Dataset excerpts
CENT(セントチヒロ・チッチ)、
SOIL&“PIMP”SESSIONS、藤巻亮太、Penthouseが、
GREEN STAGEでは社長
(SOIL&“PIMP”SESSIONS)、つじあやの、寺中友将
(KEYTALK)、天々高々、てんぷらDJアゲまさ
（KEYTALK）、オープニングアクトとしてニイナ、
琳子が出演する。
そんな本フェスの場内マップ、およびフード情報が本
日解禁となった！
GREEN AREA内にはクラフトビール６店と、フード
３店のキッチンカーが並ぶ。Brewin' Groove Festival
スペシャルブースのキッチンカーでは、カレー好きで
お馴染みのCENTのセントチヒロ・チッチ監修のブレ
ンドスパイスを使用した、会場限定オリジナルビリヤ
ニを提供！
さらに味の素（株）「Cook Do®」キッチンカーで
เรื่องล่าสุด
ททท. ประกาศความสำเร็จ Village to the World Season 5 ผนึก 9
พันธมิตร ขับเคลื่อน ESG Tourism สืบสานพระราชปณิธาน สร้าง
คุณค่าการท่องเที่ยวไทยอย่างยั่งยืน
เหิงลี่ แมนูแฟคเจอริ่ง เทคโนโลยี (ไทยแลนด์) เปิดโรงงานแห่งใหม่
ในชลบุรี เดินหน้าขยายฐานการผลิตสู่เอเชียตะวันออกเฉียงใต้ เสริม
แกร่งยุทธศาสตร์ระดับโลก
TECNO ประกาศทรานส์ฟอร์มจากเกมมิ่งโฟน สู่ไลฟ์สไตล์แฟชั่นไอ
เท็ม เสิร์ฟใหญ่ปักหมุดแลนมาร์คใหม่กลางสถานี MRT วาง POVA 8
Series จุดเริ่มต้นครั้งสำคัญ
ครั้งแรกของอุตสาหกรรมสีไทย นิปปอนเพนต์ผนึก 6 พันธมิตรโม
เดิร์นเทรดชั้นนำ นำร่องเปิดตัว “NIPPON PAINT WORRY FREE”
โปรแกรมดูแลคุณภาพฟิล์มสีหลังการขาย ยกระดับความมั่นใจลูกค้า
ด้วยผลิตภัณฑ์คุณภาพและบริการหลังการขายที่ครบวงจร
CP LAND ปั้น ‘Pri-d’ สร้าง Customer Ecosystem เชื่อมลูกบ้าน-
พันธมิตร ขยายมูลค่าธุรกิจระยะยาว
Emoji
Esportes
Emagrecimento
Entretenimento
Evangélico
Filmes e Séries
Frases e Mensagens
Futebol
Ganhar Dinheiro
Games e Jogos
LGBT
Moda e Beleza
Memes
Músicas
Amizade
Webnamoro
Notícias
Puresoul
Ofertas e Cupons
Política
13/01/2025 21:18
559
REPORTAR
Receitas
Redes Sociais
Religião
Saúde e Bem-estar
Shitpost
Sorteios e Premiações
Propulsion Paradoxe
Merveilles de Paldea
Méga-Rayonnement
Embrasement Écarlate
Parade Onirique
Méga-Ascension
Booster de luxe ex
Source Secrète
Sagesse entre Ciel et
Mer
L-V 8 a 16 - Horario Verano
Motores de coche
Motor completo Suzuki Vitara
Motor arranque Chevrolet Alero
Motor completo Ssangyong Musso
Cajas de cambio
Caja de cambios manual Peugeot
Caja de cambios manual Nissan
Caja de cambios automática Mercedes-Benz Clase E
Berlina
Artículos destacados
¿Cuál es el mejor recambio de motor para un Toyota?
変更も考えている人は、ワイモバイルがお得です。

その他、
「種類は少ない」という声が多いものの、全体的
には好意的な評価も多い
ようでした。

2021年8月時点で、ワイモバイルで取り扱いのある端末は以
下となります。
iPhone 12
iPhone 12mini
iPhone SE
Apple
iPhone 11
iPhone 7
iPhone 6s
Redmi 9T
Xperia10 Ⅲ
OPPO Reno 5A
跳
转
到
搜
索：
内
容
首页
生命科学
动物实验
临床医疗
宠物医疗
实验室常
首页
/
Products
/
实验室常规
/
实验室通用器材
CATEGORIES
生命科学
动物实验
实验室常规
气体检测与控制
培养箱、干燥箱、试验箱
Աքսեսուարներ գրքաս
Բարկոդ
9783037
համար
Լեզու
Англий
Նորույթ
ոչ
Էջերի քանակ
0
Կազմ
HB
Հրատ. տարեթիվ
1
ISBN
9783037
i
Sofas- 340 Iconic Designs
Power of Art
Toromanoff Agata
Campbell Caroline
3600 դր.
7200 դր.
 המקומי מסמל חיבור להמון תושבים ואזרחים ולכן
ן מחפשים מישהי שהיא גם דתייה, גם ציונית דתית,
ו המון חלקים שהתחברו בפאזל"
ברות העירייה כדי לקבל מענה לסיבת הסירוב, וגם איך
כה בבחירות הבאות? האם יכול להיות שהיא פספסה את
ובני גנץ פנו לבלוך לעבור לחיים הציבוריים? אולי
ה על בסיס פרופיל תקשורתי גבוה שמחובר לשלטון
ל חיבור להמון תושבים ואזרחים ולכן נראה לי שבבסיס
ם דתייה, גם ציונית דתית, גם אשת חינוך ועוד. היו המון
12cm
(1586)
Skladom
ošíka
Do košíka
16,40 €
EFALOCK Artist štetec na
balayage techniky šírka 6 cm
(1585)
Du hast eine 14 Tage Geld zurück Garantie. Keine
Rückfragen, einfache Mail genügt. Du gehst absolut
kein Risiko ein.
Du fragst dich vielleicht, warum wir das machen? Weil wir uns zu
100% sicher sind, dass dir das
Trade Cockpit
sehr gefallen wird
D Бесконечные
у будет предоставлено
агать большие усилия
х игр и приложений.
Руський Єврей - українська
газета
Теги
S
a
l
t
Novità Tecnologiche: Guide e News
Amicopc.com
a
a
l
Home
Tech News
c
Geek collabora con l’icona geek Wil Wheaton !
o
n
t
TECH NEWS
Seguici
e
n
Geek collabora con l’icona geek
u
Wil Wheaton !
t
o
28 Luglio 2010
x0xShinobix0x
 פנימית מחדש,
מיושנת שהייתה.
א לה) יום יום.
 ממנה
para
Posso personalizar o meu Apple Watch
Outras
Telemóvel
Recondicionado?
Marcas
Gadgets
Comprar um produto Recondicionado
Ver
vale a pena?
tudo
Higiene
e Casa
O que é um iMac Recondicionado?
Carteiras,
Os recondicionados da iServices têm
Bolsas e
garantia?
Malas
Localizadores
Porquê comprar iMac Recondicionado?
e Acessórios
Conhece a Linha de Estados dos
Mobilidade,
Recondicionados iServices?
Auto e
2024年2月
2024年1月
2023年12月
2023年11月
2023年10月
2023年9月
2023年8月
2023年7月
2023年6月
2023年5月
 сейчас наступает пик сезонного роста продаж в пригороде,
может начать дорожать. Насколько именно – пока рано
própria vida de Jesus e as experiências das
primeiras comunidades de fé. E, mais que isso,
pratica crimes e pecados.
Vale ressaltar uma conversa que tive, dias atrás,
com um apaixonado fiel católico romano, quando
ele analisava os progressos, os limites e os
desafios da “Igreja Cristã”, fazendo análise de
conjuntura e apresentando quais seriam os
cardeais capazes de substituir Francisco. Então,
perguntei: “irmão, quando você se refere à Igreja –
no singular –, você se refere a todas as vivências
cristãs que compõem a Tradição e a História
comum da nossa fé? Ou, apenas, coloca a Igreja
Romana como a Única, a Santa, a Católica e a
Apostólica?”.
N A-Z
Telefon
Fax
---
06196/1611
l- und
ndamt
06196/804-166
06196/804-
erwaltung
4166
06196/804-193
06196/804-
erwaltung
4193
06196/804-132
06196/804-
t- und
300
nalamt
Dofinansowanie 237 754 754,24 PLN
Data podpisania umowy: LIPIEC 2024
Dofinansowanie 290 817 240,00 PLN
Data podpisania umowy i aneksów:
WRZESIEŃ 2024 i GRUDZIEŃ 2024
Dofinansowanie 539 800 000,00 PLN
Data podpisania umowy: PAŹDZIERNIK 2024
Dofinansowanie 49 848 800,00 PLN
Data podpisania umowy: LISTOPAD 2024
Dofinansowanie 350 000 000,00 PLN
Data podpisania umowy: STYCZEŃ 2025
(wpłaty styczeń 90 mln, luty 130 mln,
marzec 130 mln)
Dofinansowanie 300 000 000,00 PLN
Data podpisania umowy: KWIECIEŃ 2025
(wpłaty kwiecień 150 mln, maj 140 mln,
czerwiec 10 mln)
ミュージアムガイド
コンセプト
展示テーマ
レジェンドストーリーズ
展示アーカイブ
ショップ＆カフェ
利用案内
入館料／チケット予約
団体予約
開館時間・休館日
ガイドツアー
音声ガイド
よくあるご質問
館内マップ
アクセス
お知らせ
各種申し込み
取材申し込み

● **What you have to do**
All lines with the word "תושבים" need to be copied from the data above.

● **Result**
 המקומי מסמל חיבור להמון תושבים ואזרחים ולכן
ל חיבור להמון תושבים ואזרחים ולכן נראה לי שבבסיס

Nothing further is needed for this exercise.